To do my reviews and activity log, I setup a quick excel spreadsheet. At the end of every day, I fill my activity log with outstanding tasks that I didn’t complete or thought of throughout the day. I also draft up a quick summary of the day – date, appx start time, activity type, activity description, pomodoros completed, and internal and external interruptions. This with a quick line graph gives a good visual summary of progress.

Day 1

My focus for my very first pomodoro day was to just keep track of metrics. I created a quick todo sheet and started working. At the end of the day I was pretty surprised with the result: I had only completed 8 pomodoro in 8 hours! If you work it out, that’s only a solid 4 hours of work (with minor breaks).
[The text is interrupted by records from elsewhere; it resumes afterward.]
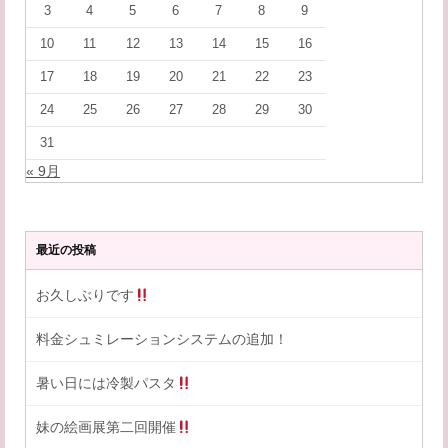
3
4
5
6
7
8
9
10
11
12
13
14
15
16
17
18
19
20
21
22
23
24
25
26
27
28
29
30
31
« 9月
最近の投稿
お久しぶりです
料金シュミレーションシステムの追加！
暑い日には冷製パスタ
妹の絵画展第二回開催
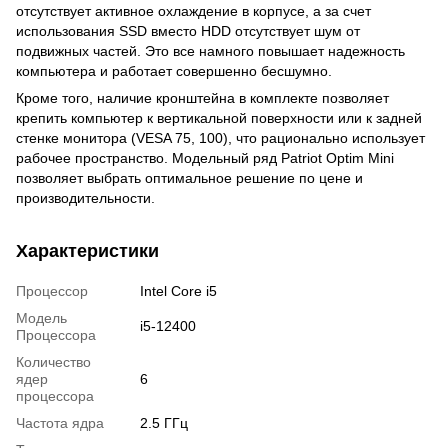
отсутствует активное охлаждение в корпусе, а за счет
использования SSD вместо HDD отсутствует шум от
подвижных частей. Это все намного повышает надежность
компьютера и работает совершенно бесшумно.
Кроме того, наличие кронштейна в комплекте позволяет
крепить компьютер к вертикальной поверхности или к задней
стенке монитора (VESA 75, 100), что рационально использует
рабочее пространство. Модельный ряд Patriot Optim Mini
позволяет выбрать оптимальное решение по цене и
производительности.
Характеристики
Процессор
Intel Core i5
Модель
i5-12400
Процессора
Количество
ядер
6
процессора
Частота ядра
2.5 ГГц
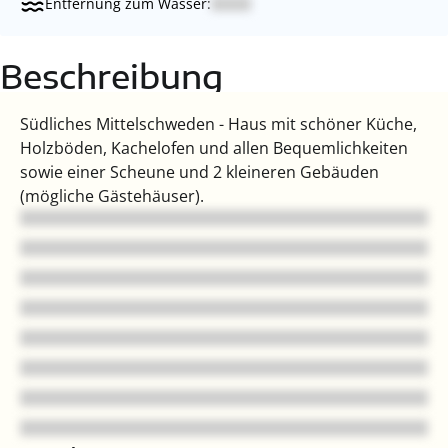
Entfernung zum Wasser:
Beschreibung
Südliches Mittelschweden - Haus mit schöner Küche,
Holzböden, Kachelofen und allen Bequemlichkeiten
sowie einer Scheune und 2 kleineren Gebäuden
(mögliche Gästehäuser).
Now, this isn’t saying I wasn’t working the whole time, all it really indicates is how much I was able to work without interruption – I had also racked up 13 “external interruptions” throughout the day. Another factor was timing – I found myself reluctant to start a new pomodoro before lunch or scheduled meetings.
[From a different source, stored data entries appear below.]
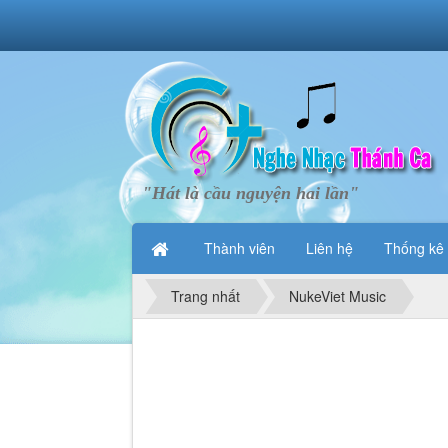
"Hát là cầu nguyện hai lần"
Thành viên
Liên hệ
Thống kê
Trang nhất
NukeViet Music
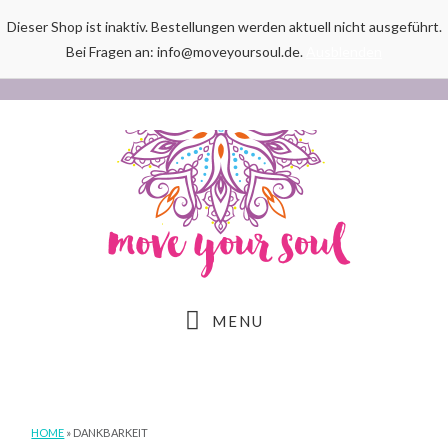
Dieser Shop ist inaktiv. Bestellungen werden aktuell nicht ausgeführt.
Bei Fragen an: info@moveyoursoul.de.
Ausblenden
Skip
Skip
Skip
to
to
to
main
primary
footer
content
sidebar
MENU
HOME
»
DANKBARKEIT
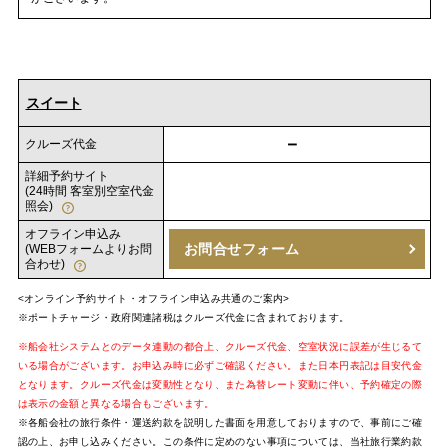
スイート
－
クルーズ代金
詳細予約サイト
(24時間 客室別空室代金
照会)
オフライン申込み
お問合せフォーム
(WEBフォームよりお問
合わせ)
<オンライン予約サイト・オフライン申込み共通のご案内>
※ポートチャージ・政府関連諸税はクルーズ代金に含まれております。
※船会社システムとのデータ連動の都合上、クルーズ代金、空室状況に誤差が生じるて
いる場合がございます。お申込み時に必ずご確認ください。また日本円表記は目安代金
となります。クルーズ代金は変動性となり、また為替レート変動に伴い、予約確定の際
は表示の金額と異なる場合もございます。
※各船会社の旅行条件・運送約款を説明した書面を用意しておりますので、事前にご確
認の上、お申し込みください。この条件に定めのない事項については、当社旅行業約款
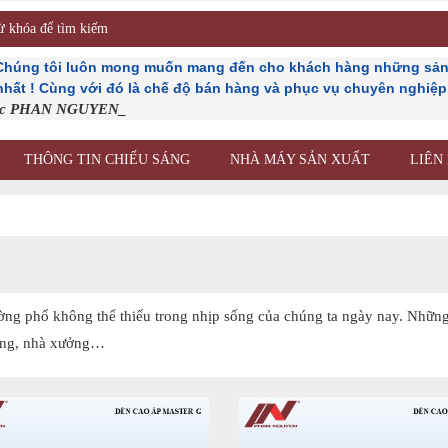
 Chúng tôi luôn mong muốn mang đến cho khách hàng những sản
 nhất ! Cùng với đó là chế độ bán hàng và phục vụ chuyên nghiệp n
ốc PHAN NGUYEN_
THÔNG TIN CHIẾU SÁNG
NHÀ MÁY SẢN XUẤT
LIÊN
ường phố không thể thiếu trong nhịp sống của chúng ta ngày nay. Những
bóng, nhà xưởng…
I also ended up adding about 8 activities to my activity log at the end of the day – good seed data for tomorrow’s to do list.

Day 2

I used the shock of day 1’s pomodoro count to motivate myself to plan my day better. I filled my to do list with yesterday’s activity log and went from there. The end result: 10 pomodoros, 8 external interruptions, and 9 internal interruptions.

Lessons learned so far

As I already said, I’ve been made more concious of how I plan my day as a result of the review process at the end of the day. I’ve been scheduling my work so that I end closer to the beginning of lunch & scheduled meetings in order to avoid any of that “well I just have to stop in 10 minutes anyways” feelings that is common in office work.
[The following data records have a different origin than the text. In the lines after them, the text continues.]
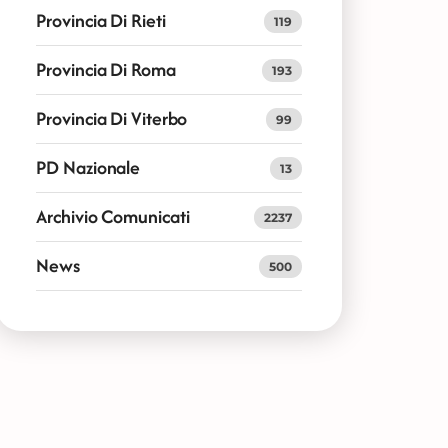
Provincia Di Rieti
119
Provincia Di Roma
193
Provincia Di Viterbo
99
PD Nazionale
13
Archivio Comunicati
2237
News
500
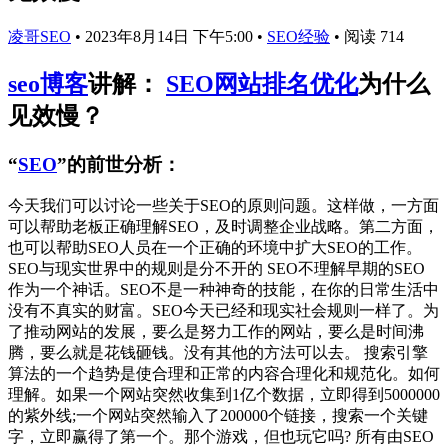
凌哥SEO
•
2023年8月14日 下午5:00
•
SEO经验
•
阅读 714
seo博客
讲解：
SEO网站排名优化
为什么
见效慢？
“
SEO
”的前世分析：
今天我们可以讨论一些关于SEO的原则问题。这样做，一方面
可以帮助老板正确理解SEO，及时调整企业战略。第二方面，
也可以帮助SEO人员在一个正确的环境中扩大SEO的工作。
SEO与现实世界中的规则是分不开的 SEO不理解早期的SEO
作为一个神话。SEO不是一种神奇的技能，在你的日常生活中
没有不真实的财富。SEO今天已经和现实社会规则一样了。为
了推动网站的发展，要么是努力工作的网站，要么是时间沸
腾，要么就是花钱砸钱。没有其他的方法可以去。 搜索引擎
算法的一个趋势是使合理和正常的内容合理化和规范化。如何
理解。如果一个网站突然收集到1亿个数据，立即得到5000000
的紫外线;一个网站突然输入了200000个链接，搜索一个关键
字，立即赢得了第一个。那个游戏，但也玩它吗? 所有由SEO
Another neat side effect of having to log and reschedule interruptions is I’m avoiding spending “compiling time” on twitter and websites. When working with a solution that can take 5+ minutes to compile it’s pretty easy to check twitter “just for a sec” and then find yourself drifting off to distraction land. By making yourself conciously aware that you’re distracted (marking it down on the to do list) it makes it a lot harder to justify doing those things. That being said, I’m not sure what to do with my “CPU is locked up for 5 minutes while compiling” time that would be most effective yet.

My teammates have been pretty supportive of trying Pomodoro so far as well, rescheduling their interruptions for my 5 minute / long breaks.

Next Steps

Once I get a better handle on pomodoro and making the most of it, there’s a few advanced techniques to try. One I’m interested in is the timetable concept – pre-scheduling pomodoros into your day. I’ve kind of started this informally by scheduling around meetings and lunch, but by making it more formal you can really get the most out of your workday.

Another technique I’m going to try is the “pomodoro review”, where you review your pomodoros and sets at the beginning and end of each one. This is supposed to help with memory retention and help focus your activity by naming exactly what you’re planning on doing in the next 25 minutes / 4 pomodori.